La joven de 19 años fue muy concreta: «Quiero graduarme y trabajar para que mi papá se regrese de los Estados Unidos. Se fue para darnos una mejor vida. Creo que ya lo hizo. Los tres hijos estamos logrados». Ella fue muy parca y aprovechó el momento para consultarme acerca de unos libros que no sabía dónde encontrar. Este año obtendrá su título de maestra de educación primaria urbana.
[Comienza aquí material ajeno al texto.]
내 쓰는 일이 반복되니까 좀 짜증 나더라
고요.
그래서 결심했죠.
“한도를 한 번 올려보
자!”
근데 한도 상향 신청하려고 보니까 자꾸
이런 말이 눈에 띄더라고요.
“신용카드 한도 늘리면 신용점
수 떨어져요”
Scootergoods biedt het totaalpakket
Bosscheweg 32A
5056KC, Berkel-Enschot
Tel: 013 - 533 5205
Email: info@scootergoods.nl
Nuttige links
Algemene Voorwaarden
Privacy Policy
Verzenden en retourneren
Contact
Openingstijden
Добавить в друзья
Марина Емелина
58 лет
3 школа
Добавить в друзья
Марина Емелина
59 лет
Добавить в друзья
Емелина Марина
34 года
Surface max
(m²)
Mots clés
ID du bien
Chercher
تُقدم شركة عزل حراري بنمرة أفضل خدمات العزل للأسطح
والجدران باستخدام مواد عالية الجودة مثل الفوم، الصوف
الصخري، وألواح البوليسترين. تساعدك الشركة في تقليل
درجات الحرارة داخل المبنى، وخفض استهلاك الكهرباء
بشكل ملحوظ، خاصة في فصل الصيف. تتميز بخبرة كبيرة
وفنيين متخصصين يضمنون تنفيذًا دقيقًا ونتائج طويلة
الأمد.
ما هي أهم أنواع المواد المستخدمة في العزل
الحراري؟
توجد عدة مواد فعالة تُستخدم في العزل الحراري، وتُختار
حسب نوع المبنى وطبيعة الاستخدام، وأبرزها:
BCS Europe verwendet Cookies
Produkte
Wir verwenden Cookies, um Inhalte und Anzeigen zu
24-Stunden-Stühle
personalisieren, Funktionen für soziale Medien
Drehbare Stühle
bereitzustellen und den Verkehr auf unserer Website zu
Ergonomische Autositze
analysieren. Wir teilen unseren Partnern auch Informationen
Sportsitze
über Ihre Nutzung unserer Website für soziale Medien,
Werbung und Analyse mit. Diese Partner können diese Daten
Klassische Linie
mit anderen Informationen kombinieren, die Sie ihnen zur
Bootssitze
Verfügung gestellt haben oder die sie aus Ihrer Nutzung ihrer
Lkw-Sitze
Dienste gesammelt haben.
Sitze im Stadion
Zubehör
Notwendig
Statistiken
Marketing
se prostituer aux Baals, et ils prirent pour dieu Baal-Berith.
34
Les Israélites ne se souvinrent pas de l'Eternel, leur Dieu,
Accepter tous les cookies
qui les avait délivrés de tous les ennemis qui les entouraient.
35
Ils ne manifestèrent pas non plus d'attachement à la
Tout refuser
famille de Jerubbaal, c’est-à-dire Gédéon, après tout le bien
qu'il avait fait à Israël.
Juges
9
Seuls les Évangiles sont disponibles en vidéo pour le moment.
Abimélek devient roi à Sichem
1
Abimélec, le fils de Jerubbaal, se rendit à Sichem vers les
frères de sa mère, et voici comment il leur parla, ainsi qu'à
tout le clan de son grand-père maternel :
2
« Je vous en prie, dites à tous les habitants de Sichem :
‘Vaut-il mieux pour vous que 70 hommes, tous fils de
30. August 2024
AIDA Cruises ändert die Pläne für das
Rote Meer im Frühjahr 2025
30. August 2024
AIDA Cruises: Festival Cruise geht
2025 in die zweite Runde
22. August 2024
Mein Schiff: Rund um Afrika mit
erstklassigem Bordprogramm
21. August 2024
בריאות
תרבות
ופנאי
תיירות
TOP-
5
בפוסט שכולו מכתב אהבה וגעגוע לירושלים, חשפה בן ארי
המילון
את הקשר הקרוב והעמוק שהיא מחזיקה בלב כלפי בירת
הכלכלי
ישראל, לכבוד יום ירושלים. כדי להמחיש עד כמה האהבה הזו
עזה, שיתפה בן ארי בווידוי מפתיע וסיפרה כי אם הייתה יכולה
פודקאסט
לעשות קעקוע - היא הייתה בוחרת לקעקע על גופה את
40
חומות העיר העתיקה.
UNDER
Todas las respuestas fueron aleccionadoras. Me di cuenta de que en todas se percibían contextos previos donde cierta ausencia (ética, moral, de solidaridad, etcétera) había generado pobreza, violencia intrafamiliar, un casi terrorismo en contra de la madre tierra y la migración de personas para buscar en otras latitudes la seguridad económica de sus familias. Y esa ausencia había golpeado a las personas con las que dialogué. Como característica común, en todas percibí mucha nostalgia en la mirada.
Concluí entonces que para alcanzar los sueños se necesita no solo luchar por ellos, sino la participación generosa de las personas de nuestro entorno a manera de apoyo, así como una apertura al amor que oriente el derrotero de los sueños hacia un puerto seguro, y no hacia una utopía inalcanzable.
¿Será mucho pedir que nos abramos al bien?